# USOS PRINCIPALES DEL AGUA > Energía > Hidroelectrica >  De Pedro explica los beneficios de la energía reservada y la reversión de saltos hidroeléctricos a la Administración

## NoRegistrado

> Xavier de Pedro, presidente de la Confederación Hidrográfica del Ebro, organismo autónomo, adscrito al Ministerio de Agricultura, Alimentación y Medio Ambiente, ha mantenido un encuentro en el embalse de Mediano (Huesca), con representantes de la Asociación de Entes Locales del Pirineo Aragonés (ADELPA) para trasladar, como así lo solicitaron, toda la información sobre los procesos que ha abierto la Confederación para la reclamación de energía reservada al Estado en varios saltos hidroeléctricos de la Cuenca y la reversión a la Administración de saltos hidroeléctricos con caducidad de la concesión.
> 
> De Pedro ha destacado que estas acciones se han impulsado por iniciativa propia del Organismo y buscan beneficiar al conjunto de la Cuenca y de forma destacada a las zonas que se han visto afectadas por embalses y saltos hidroeléctricos, principalmente territorios de montaña.
> 
> Ha recordado que es el texto del nuevo Plan Hidrológico de la Demarcación del Ebro el que recoge y ampara estas tramitaciones y el que fija los objetivos concretos a los que la Administración debe destinar los rendimientos que pueda obtener tanto con la energía reservada, como con la gestión de saltos revertidos que son, la restitución territorial, la restauración medioambiental la modernización de regadíos y las necesidades energéticas de los servicios públicos de gestión del agua.
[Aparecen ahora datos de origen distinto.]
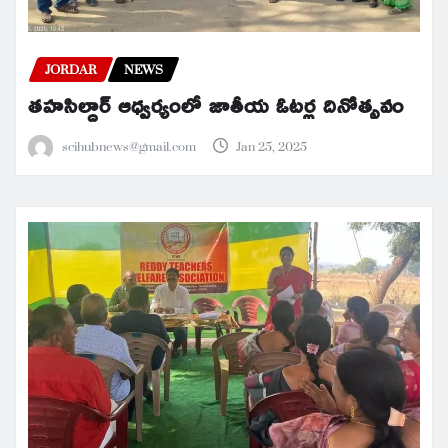
JORDAR
NEWS
తహసిల్దార్ ఆధ్వర్యంలో జాతీయ ఓటర్ల దినోత్సవం
scihubnews@gmail.com
Jan 25, 2025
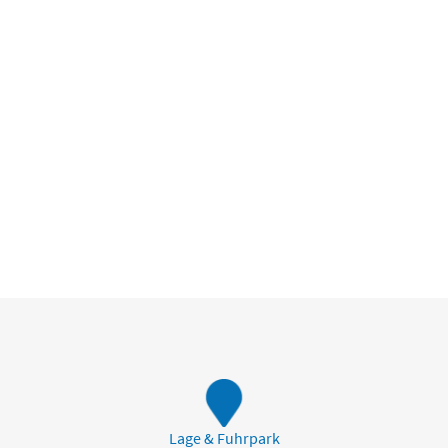
Lage & Fuhrpark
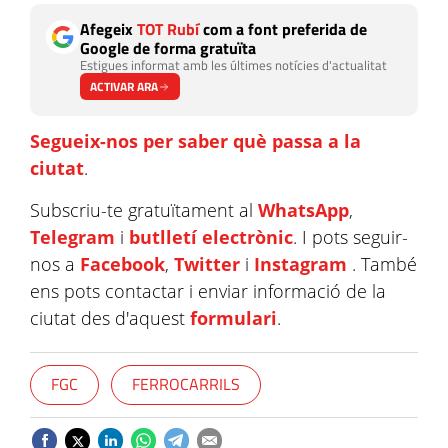
Afegeix
TOT Rubí
com a font preferida de
Google de forma gratuïta
Estigues informat amb les últimes notícies d'actualitat
ACTIVAR ARA
Segueix-nos per saber què passa a la
ciutat
.
Subscriu-te gratuïtament al
WhatsApp
,
Telegram
i
butlletí electrònic
. I pots seguir-
nos a
Facebook
,
Twitter
i
Instagram
. També
ens pots contactar i enviar informació de la
ciutat des d'aquest
formulari
.
FGC
FERROCARRILS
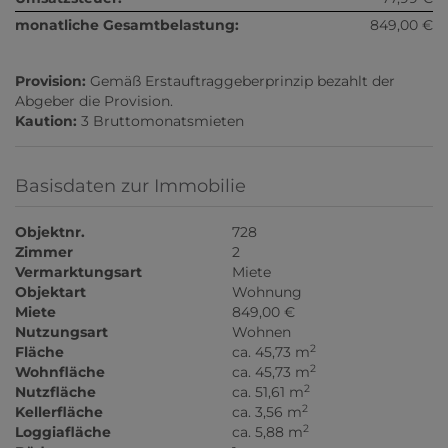
monatliche Gesamtbelastung:
849,00 €
Provision:
Gemäß Erstauftraggeberprinzip bezahlt der
Abgeber die Provision.
Kaution:
3 Bruttomonatsmieten
Basisdaten zur Immobilie
Objektnr.
728
Zimmer
2
Vermarktungsart
Miete
Objektart
Wohnung
Miete
849,00 €
Nutzungsart
Wohnen
2
Fläche
ca. 45,73 m
2
Wohnfläche
ca. 45,73 m
2
Nutzfläche
ca. 51,61 m
2
Kellerfläche
ca. 3,56 m
2
Loggiafläche
ca. 5,88 m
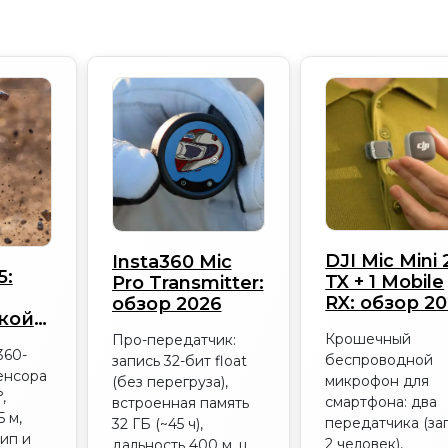
DJI Mic Mini 
Insta360 Mic
5:
TX + 1 Mobile
Pro Transmitter:
RX: обзор 2
обзор 2026
кой
ры
Крошечный
Про-передатчик:
360-
беспроводной
запись 32-бит float
енсора
микрофон для
(без перегруза),
,
смартфона: два
встроенная память
 м,
передатчика (за
32 ГБ (~45 ч),
ип и
2 человек),
дальность 400 м, ц...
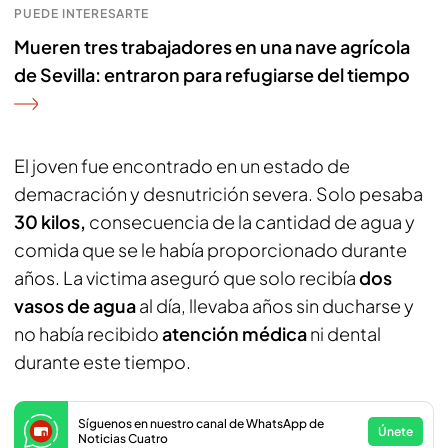
PUEDE INTERESARTE
Mueren tres trabajadores en una nave agrícola
de Sevilla: entraron para refugiarse del tiempo
El joven fue encontrado en un estado de
demacración y desnutrición severa. Solo pesaba
30 kilos,
consecuencia de la cantidad de agua y
comida que se le había proporcionado durante
años. La victima aseguró que solo recibía
dos
vasos de agua
al día, llevaba años sin ducharse y
no había recibido
atención médica
ni dental
durante este tiempo.
Síguenos en nuestro canal de WhatsApp de
Únete
Noticias Cuatro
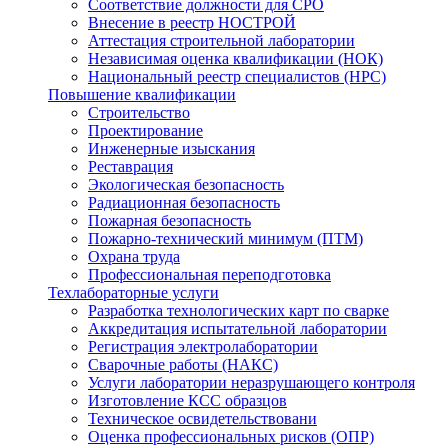
Соответствие должности для СРО
Внесение в реестр НОСТРОЙ
Аттестация строительной лаборатории
Независимая оценка квалификации (НОК)
Национальный реестр специалистов (НРС)
Повышение квалификации
Строительство
Проектирование
Инженерные изыскания
Реставрация
Экологическая безопасность
Радиационная безопасность
Пожарная безопасность
Пожарно-технический минимум (ПТМ)
Охрана труда
Профессиональная переподготовка
Техлабораторные услуги
Разработка технологических карт по сварке
Аккредитация испытательной лаборатории
Регистрация электролаборатории
Сварочные работы (НАКС)
Услуги лаборатории неразрушающего контроля
Изготовление КСС образцов
Техническое освидетельствовани
Оценка профессиональных рисков (ОПР)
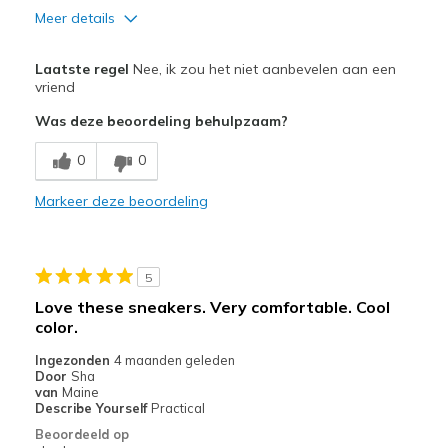
Meer details
Pluspunten
Laatste regel
Nee, ik zou het niet aanbevelen aan een
Breathe Well
vriend
Was deze beoordeling behulpzaam?
Beste toepassingen
Going Out
0
0
Width
Markeer deze beoordeling
Feels too narrow
Sizing
Feels half size too small
5
Love these sneakers. Very comfortable. Cool
color.
Ingezonden
4 maanden geleden
Door
Sha
van
Maine
Describe Yourself
Practical
Beoordeeld op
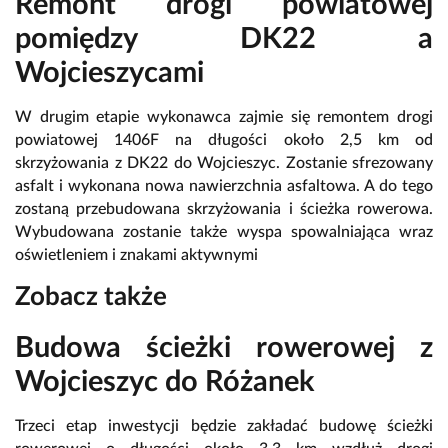
Remont drogi powiatowej
pomiędzy DK22 a
Wojcieszycami
W drugim etapie wykonawca zajmie się remontem drogi
powiatowej 1406F na długości około 2,5 km od
skrzyżowania z DK22 do Wojcieszyc. Zostanie sfrezowany
asfalt i wykonana nowa nawierzchnia asfaltowa. A do tego
zostaną przebudowana skrzyżowania i ścieżka rowerowa.
Wybudowana zostanie także wyspa spowalniająca wraz
oświetleniem i znakami aktywnymi
Zobacz także
Budowa ścieżki rowerowej z
Wojcieszyc do Różanek
Trzeci etap inwestycji będzie zakładać budowę ścieżki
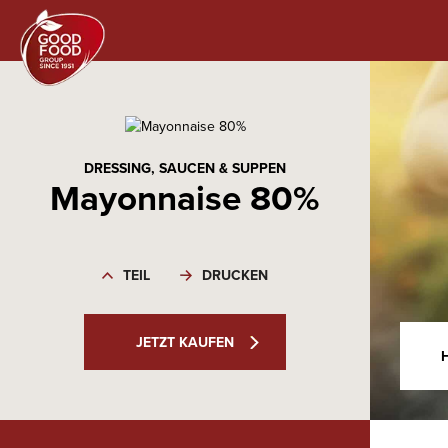
DRESSING, SAUCEN & SUPPEN
Mayonnaise 80%
TEIL
DRUCKEN
JETZT KAUFEN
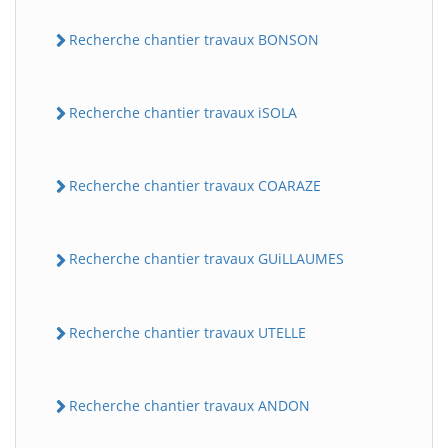
Recherche chantier travaux BONSON
Recherche chantier travaux iSOLA
Recherche chantier travaux COARAZE
Recherche chantier travaux GUiLLAUMES
Recherche chantier travaux UTELLE
Recherche chantier travaux ANDON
En este último caso se incluyen las necesidades energéticas para bombeos de caudales que puedan tener las Comunidades Generales de Usuarios como entidades de derecho público que son.
> 
> 
> El presidente ha explicado que para el Organismo los ayuntamientos y las comarcas son los interlocutores para definir los proyectos a los que se podrían destinar los rendimientos de estas acciones, aunque se ha comprometido a trasladar la información que se requiera desde ADELPA sobre los avances de todos estos procedimientos.
> 
> ...


http://www.iagua.es/noticias/usos-en...s-hidroelectri

Interesante. 
Me recuerda que con la construcción del desvío Tajo-Segura, el Estado renunció a ese 25% de reserva de energía a favor de las eléctricas como parte del pago de las compensaciones por el agua no turbinada aguas abajo.
 Ese coste tiene dos vertientes perversas:
 - Es un coste no recuperado con las tarifas del Desvío.
 - Deja al estado y a la zona cedente sin los beneficios de ese reserva de energía. La zona cedente se podría beneficiar de unos costes eléctricos menores si se aplicara como debería.

Saludos. Miguel.

----------

Varanya (15-jun-2014)

----------


## Jonasino

Cierto. Interesante. De granitos de arena está hecho el Sahara

----------